• [WORK INSTRUCTIONS]: Look through the listing below and count the lines holding "Ketua". Reply with the number alone.
========
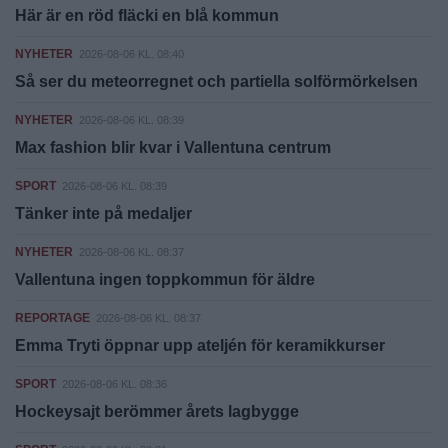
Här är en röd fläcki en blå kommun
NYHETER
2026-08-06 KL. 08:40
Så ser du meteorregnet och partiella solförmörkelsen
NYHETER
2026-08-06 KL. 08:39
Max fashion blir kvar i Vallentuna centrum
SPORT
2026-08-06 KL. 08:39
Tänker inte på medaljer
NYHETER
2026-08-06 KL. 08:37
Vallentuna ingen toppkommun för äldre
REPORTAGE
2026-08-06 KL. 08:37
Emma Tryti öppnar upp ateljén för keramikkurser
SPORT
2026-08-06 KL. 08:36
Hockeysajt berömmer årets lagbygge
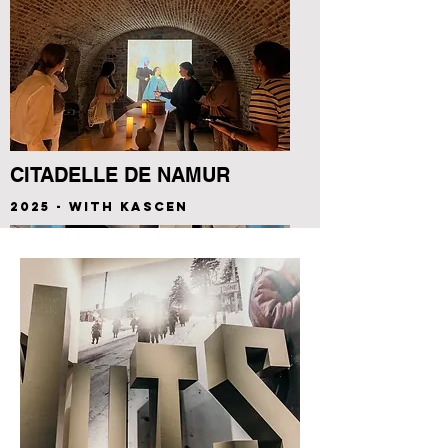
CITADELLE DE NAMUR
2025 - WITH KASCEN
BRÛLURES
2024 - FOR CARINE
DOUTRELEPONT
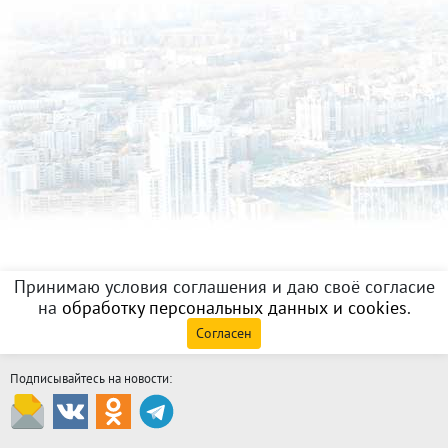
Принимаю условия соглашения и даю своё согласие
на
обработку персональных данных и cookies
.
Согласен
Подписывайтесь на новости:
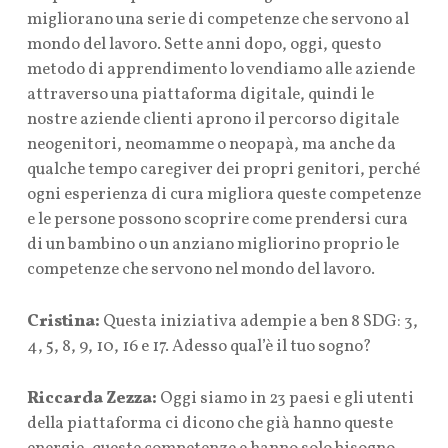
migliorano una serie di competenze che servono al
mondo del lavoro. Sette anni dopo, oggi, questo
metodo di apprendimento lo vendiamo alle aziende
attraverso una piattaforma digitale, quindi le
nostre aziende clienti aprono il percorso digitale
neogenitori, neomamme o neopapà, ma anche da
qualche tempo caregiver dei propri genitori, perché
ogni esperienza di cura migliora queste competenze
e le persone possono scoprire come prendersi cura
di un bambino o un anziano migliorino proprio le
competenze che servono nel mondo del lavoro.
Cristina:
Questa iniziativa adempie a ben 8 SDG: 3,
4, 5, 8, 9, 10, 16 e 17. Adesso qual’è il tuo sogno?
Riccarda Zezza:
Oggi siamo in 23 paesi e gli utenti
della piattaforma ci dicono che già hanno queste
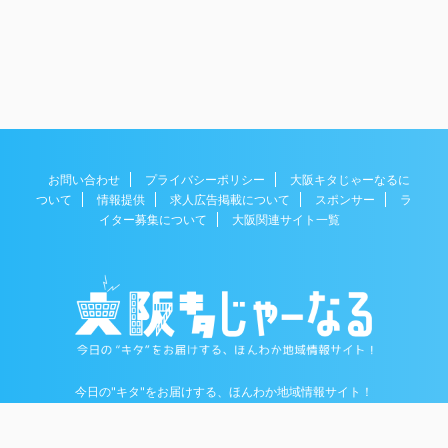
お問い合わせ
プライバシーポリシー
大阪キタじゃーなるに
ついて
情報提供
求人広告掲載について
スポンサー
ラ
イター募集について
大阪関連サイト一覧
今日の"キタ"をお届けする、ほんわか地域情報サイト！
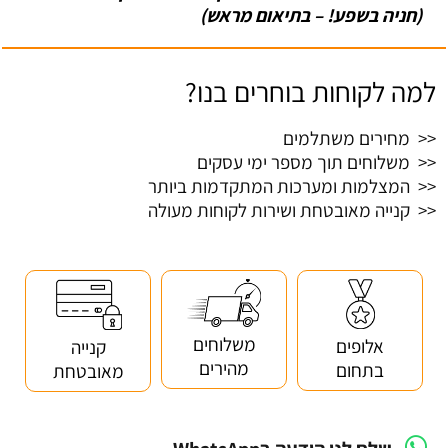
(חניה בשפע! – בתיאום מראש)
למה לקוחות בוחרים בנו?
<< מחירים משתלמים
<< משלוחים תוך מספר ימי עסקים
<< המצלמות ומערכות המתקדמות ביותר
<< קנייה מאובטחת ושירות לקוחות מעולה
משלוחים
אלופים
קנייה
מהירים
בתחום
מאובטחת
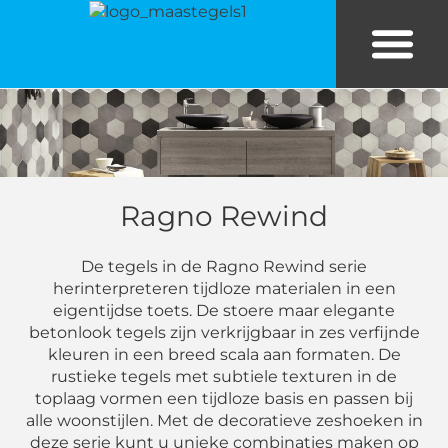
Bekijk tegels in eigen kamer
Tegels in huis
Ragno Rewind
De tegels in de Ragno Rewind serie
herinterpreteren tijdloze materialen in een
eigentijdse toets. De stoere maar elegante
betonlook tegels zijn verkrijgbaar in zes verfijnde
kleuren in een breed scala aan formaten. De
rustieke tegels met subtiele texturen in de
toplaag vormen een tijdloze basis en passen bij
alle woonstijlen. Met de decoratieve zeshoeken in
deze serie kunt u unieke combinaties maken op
========
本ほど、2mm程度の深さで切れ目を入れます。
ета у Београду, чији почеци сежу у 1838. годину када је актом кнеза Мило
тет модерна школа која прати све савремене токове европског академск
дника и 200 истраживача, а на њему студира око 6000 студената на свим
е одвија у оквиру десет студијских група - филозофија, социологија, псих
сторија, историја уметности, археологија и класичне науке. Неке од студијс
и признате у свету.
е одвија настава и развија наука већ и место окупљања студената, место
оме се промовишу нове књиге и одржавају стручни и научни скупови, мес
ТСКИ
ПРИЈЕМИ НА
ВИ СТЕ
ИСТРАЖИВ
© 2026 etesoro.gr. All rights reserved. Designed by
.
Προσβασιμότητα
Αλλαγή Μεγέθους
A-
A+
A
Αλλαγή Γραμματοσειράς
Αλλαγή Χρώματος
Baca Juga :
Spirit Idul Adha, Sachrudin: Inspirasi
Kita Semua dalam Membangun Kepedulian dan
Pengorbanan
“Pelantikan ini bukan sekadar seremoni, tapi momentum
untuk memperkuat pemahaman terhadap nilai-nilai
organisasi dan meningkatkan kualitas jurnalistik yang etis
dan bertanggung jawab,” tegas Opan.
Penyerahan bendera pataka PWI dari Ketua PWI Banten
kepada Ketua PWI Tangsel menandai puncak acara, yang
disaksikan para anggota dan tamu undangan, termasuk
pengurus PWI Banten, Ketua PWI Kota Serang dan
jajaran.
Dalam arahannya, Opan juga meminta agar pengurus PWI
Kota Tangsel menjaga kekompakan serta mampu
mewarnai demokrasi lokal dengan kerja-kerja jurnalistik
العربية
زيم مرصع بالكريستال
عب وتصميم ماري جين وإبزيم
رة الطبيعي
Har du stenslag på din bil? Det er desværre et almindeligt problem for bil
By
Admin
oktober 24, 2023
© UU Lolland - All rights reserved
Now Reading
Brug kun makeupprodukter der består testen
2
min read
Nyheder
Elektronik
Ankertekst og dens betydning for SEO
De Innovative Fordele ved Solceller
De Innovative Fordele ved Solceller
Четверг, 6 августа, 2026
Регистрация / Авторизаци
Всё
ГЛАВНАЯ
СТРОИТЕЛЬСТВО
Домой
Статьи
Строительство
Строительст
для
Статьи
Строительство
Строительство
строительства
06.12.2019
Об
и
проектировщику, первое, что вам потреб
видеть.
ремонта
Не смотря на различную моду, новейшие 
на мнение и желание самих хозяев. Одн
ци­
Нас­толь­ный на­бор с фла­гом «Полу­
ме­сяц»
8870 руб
========
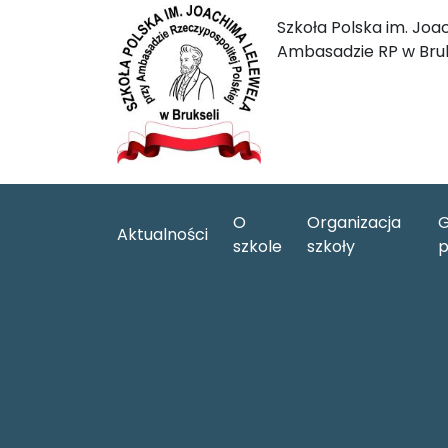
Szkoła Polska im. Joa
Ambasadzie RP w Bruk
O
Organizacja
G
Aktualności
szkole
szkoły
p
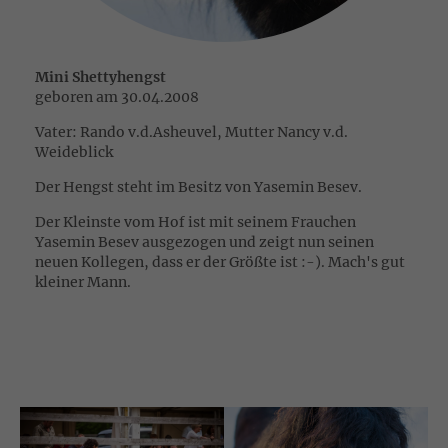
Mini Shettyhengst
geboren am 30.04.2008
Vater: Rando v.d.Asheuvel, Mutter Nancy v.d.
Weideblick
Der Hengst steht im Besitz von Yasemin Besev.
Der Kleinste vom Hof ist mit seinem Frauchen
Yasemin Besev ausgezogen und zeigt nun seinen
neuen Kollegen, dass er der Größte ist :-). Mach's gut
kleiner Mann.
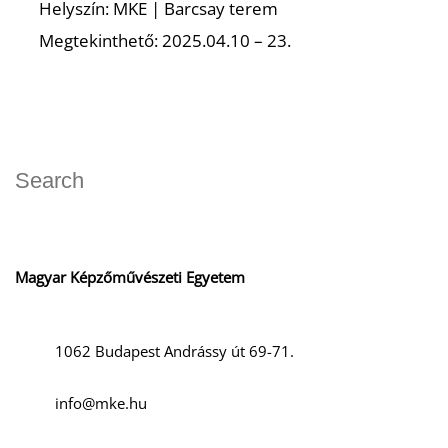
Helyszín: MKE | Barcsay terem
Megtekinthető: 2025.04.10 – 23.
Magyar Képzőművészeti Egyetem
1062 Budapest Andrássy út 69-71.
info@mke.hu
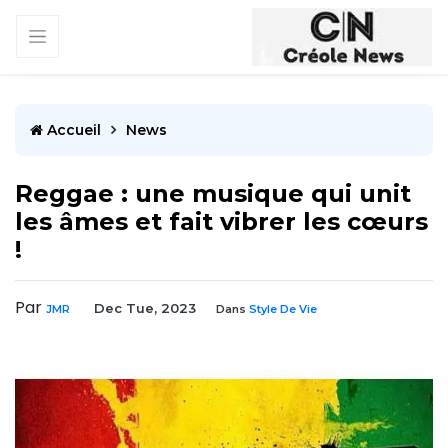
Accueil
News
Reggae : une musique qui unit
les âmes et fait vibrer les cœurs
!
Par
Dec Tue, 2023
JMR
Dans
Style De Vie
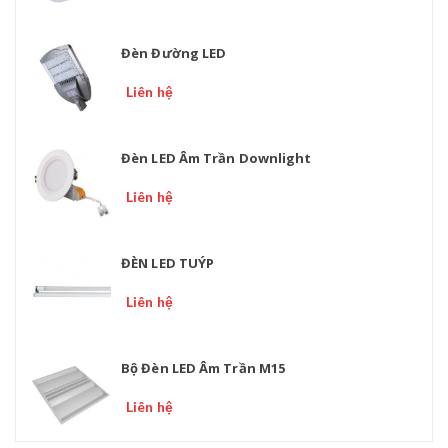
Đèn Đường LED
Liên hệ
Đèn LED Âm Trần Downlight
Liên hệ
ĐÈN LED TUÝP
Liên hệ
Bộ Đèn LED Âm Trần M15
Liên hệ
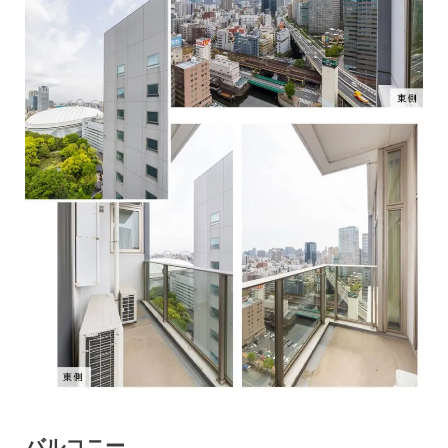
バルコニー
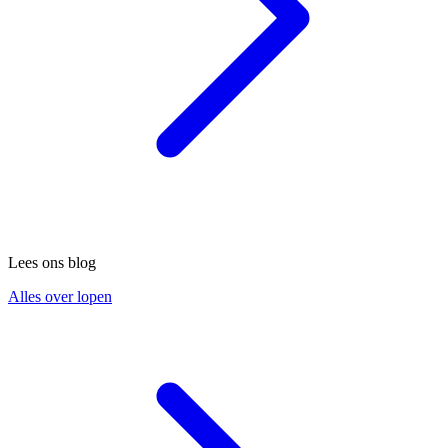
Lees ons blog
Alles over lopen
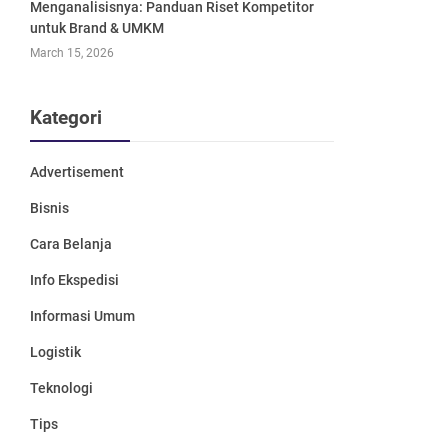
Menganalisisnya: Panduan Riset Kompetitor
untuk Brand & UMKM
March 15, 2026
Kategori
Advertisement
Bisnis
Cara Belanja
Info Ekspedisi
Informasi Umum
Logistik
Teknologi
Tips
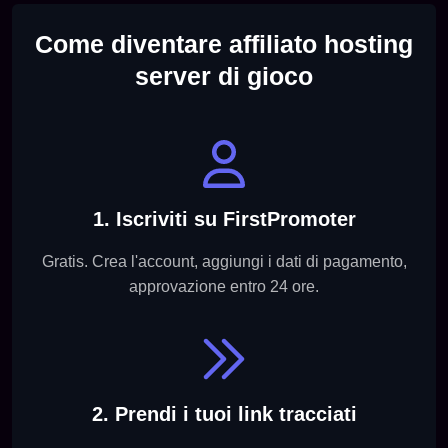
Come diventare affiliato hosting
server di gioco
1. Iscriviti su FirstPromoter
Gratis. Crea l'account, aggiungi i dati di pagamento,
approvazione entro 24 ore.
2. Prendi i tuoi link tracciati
========
• [TASK ANSWER]: 3